We learn from a memorandum of Mr. Lear, that he said during the day: "Doctor, I die hard, but I am not afraid to go." In the view of death the pious monarch of Israel expressed himself in corresponding terms: "Though I walk through the valley of the shadow of death, I will fear no evil, for thou art with me, thy rod and thy staff they comfort me." Whence the absence of fear from the bosom of Washington, whilst his body was racked with pain, and eternity opening before him? Was it blindness of mind-a low estimate of sin-an inadequate sense of accountability? Or was it rather the result of confidence in the mercy of God, assured to mankind through Him whom he was accustomed to regard as the "Divine Author of our blessed religion?" We cannot doubt but that his remarkable composure, under so sudden a visitation, had its origin in a comfortable sense of the Divine goodness, and his own readiness for the great change which was at hand. That Saviour, who in pardoning sin deprives death of its sting, and the grave of its victory, was surely his dependence and source of his affectionate gratitude to ministering friends, and his humble resignation to the Divine will and pleasure.

To what but an evangelical source can we refer the language used by • him in reference to his dying pains? "I should have been glad, had it pleased God, to die a little easier, but I doubt not it is for my good.” In what way was such an end to be answered? It was in one way only that they could be so. They could only exert a salutary influence on his spiritual state and prospects. The language of the Scriptures is: "Whom the Lord loveth he chasteneth, and scourgeth every son whom he receiveth.
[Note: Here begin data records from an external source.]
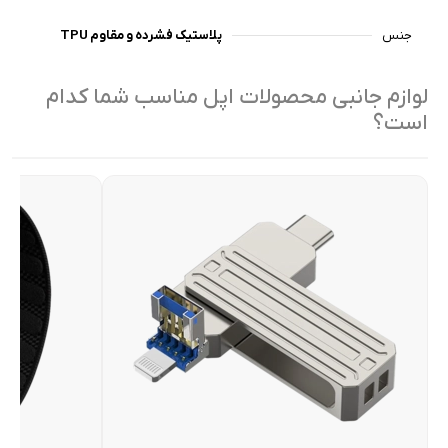
جنس
پلاستیک فشرده و مقاوم TPU
لوازم جانبی محصولات اپل مناسب شما کدام
است؟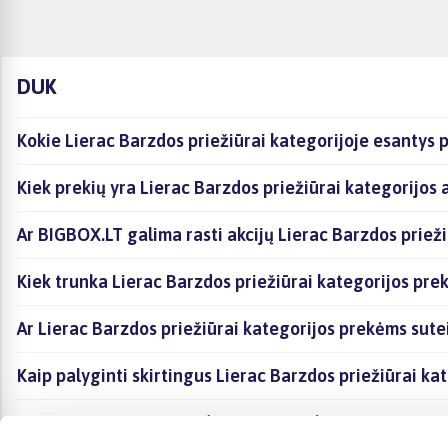
DUK
Kokie Lierac Barzdos priežiūrai kategorijoje esantys 
Kiek prekių yra Lierac Barzdos priežiūrai kategorijos 
Ar BIGBOX.LT galima rasti akcijų Lierac Barzdos prieži
Kiek trunka Lierac Barzdos priežiūrai kategorijos pre
Ar Lierac Barzdos priežiūrai kategorijos prekėms sute
Kaip palyginti skirtingus Lierac Barzdos priežiūrai ka
Kaip įsigyti Lierac Barzdos priežiūrai kategorijoje es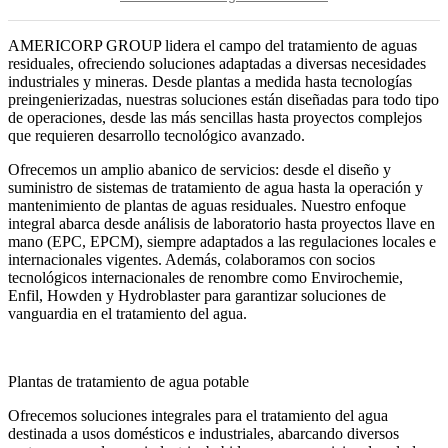
AMERICORP GROUP lidera el campo del tratamiento de aguas
residuales, ofreciendo soluciones adaptadas a diversas necesidades
industriales y mineras. Desde plantas a medida hasta tecnologías
preingenierizadas, nuestras soluciones están diseñadas para todo tipo
de operaciones, desde las más sencillas hasta proyectos complejos
que requieren desarrollo tecnológico avanzado.
Ofrecemos un amplio abanico de servicios: desde el diseño y
suministro de sistemas de tratamiento de agua hasta la operación y
mantenimiento de plantas de aguas residuales. Nuestro enfoque
integral abarca desde análisis de laboratorio hasta proyectos llave en
mano (EPC, EPCM), siempre adaptados a las regulaciones locales e
internacionales vigentes. Además, colaboramos con socios
tecnológicos internacionales de renombre como Envirochemie,
Enfil, Howden y Hydroblaster para garantizar soluciones de
vanguardia en el tratamiento del agua.
Plantas de tratamiento de agua potable
Ofrecemos soluciones integrales para el tratamiento del agua
destinada a usos domésticos e industriales, abarcando diversos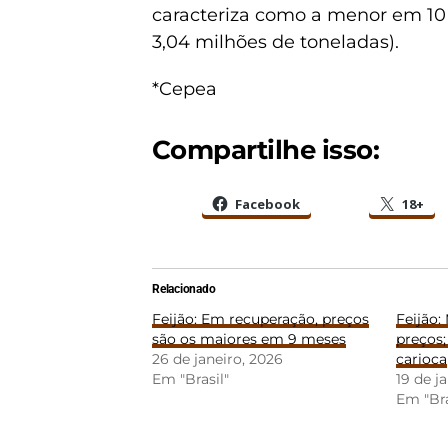
caracteriza como a menor em 10
3,04 milhões de toneladas).
*Cepea
Compartilhe isso:
Facebook
18+
Relacionado
Feijão: Em recuperação, preços
Feijão:
são os maiores em 9 meses
preços;
26 de janeiro, 2026
carioca
Em "Brasil"
19 de j
Em "Bra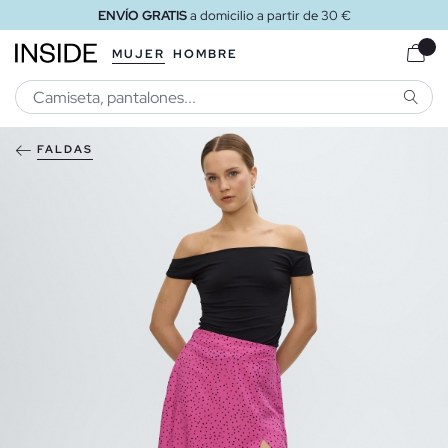
ENVÍO GRATIS
a domicilio a partir de 30 €
MUJER
HOMBRE
BUSCA
FALDAS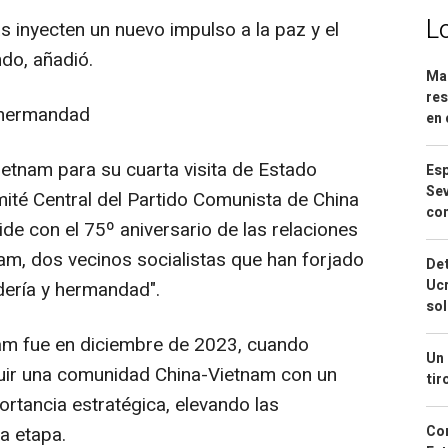
L
s inyecten un nuevo impulso a la paz y el
ndo, añadió.
Mar
res
 hermandad
en 
ietnam
para su cuarta visita de Estado
Esp
Sev
ité Central del Partido Comunista de
China
con
cide con el 75º aniversario de las relaciones
nam
, dos vecinos socialistas que han forjado
Det
Ucr
dería y hermandad".
so
am
fue en diciembre de 2023, cuando
Un 
uir una comunidad
China
-
Vietnam
con un
tir
rtancia estratégica, elevando las
va etapa.
Cor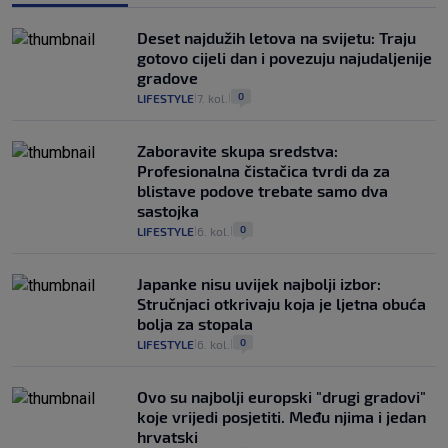
Deset najdužih letova na svijetu: Traju
gotovo cijeli dan i povezuju najudaljenije
gradove
0
LIFESTYLE
7. kol.
|
|
Zaboravite skupa sredstva:
Profesionalna čistačica tvrdi da za
blistave podove trebate samo dva
sastojka
0
LIFESTYLE
6. kol.
|
|
Japanke nisu uvijek najbolji izbor:
Stručnjaci otkrivaju koja je ljetna obuća
bolja za stopala
0
LIFESTYLE
6. kol.
|
|
Ovo su najbolji europski "drugi gradovi"
koje vrijedi posjetiti. Među njima i jedan
hrvatski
If ye endure chastening, God dealeth with you as with sons; for what son is he whom the father chasteneth not." Again, it is written: "For our light affliction, which is but for a moment, worketh for us a far more exceeding and eternal weight of glory; while we look not at the things which are seen, but at the things which are not seen; for the things which are seen are temporal; but the things which are not seen are eternal." With what other views than these, could the dying Washington regard his sufferings as useful to him? Without the light which religion shed upon the painful dispensation under which he was suffering unto death, the profoundest gloom would have enveloped his mind, and filled him with a sense of unmingled evil in the bitter cup he was draining to the dregs. But Faith turned his eye from things seen to things unseen; and in the assurance that the first were "temporal," whilst the last were "eternal," enabled the possessor, though in much affliction of body, to cheer himself with the happy conviction that “it was for his good."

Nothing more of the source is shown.